我在scrapy中使用post方法但是他们给了我这些错误TypeError: __init__() got an unexpected keyword argument 'data'
是否有任何解决方案基本上我正在尝试从表中抓取数据这些是我的页面链接https://www.benrishi-navi.com/english/english1_2.php
import scrapy
from scrapy.http import Request
from scrapy.selector import Selector
class TestSpider(scrapy.Spider):
name = 'test'
url = "https://www.benrishi-navi.com/english/english1_2.php"

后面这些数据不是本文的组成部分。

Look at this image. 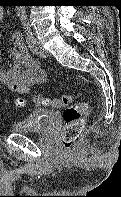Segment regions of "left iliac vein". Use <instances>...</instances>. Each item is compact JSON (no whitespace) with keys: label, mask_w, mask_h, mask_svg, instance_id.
I'll return each instance as SVG.
<instances>
[{"label":"left iliac vein","mask_w":121,"mask_h":197,"mask_svg":"<svg viewBox=\"0 0 121 197\" xmlns=\"http://www.w3.org/2000/svg\"><path fill=\"white\" fill-rule=\"evenodd\" d=\"M34 50L36 54L41 58H46L48 56V52L42 47V45L37 40Z\"/></svg>","instance_id":"1"}]
</instances>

payload='tuusan_year=&tuusan_month=&tuusan_chk=&methodAndOr1=&methodAndOr2=&methodAndOr3=&text_sen=&text_skill=&text_business=&tokkyo_data=&fuki_day_chk=&shuju=&kensyuu_bunya=&text_kensyuu=&methodAndOr_kensyuu=&keitai_kikan=&keitai_hisu=&display_flag=1&search=2&text=&method=&methodAndOr=&area=&pref=&name=&kana=&id=&year=&month=&day=&day_chk=&exp01=&exp02=&exp03=&trip=&venture_support=&venture_flag=&university_support=&university_flag=&university1=&university2=&university=&college=&high_pref=&junior_pref=&elementary_pref=&tyosaku=&hp=&jukoureki=&experience1=&experience2=&experience3=&experience4=&sort=&fuki_year=&fuki_month=&fuki_day=&fuki_day_chk=&id_chk=&shugyou=&fuki=&address1=&address2=&trip_pref=&expref=&office=&max_count=1437&search_count=10&start_count=1&search_default=10'
headers = {
'Accept': 'text/html,application/xhtml+xml,application/xml;q=0.9,image/avif,image/webp,image/apng,*/*;q=0.8,application/signed-exchange;v=b3;q=0.9',
'Accept-Language': 'en-GB,en-US;q=0.9,en;q=0.8,pt;q=0.7',
'Cache-Control': 'max-age=0',
'Connection': 'keep-alive',
'Content-Type': 'application/x-www-form-urlencoded',
'Cookie': 'CAKEPHP=u6u40lefkqnm45j49a5i0h6bs3',
'Origin': 'https://www.benrishi-navi.com',
'Referer': 'https://www.benrishi-navi.com/english/english1_2.php',
'Sec-Fetch-Dest': 'document',
'Sec-Fetch-Mode': 'navigate',
'Sec-Fetch-Site': 'same-origin',
'Sec-Fetch-User': '?1',
'Upgrade-Insecure-Requests': '1',
'User-Agent': 'Mozilla/5.0 (Windows NT 10.0; Win64; x64) AppleWebKit/537.36 (KHTML, like Gecko) Chrome/103.0.0.0 Safari/537.36',
'sec-ch-ua': '".Not/A)Brand";v="99", "Google Chrome";v="103", "Chromium";v="103"',
'sec-ch-ua-mobile': '?0',
'sec-ch-ua-platform': '"Windows"'
}
def start_requests(self):
yield scrapy.FormRequest(
url=self.url,
method='POST',
data=self.payload,
headers=self.headers,
callback=self.parse,
)
def parse(self,response):
t=response.xpath('table')
print(t)
-
您必须使用FormRequest.from_response代替FormRequest
使用 formdata作为参数而不是data
使用formdata/payload作为键值对,含义为字典
避免注入太多不必要的头文件
全部工作代码为例:
import scrapy
from scrapy import FormRequest
from scrapy.crawler import CrawlerProcess
class TestSpider(scrapy.Spider):
name = 'tes'
start_urls = ['https://www.benrishi-navi.com/english/english1_2.php']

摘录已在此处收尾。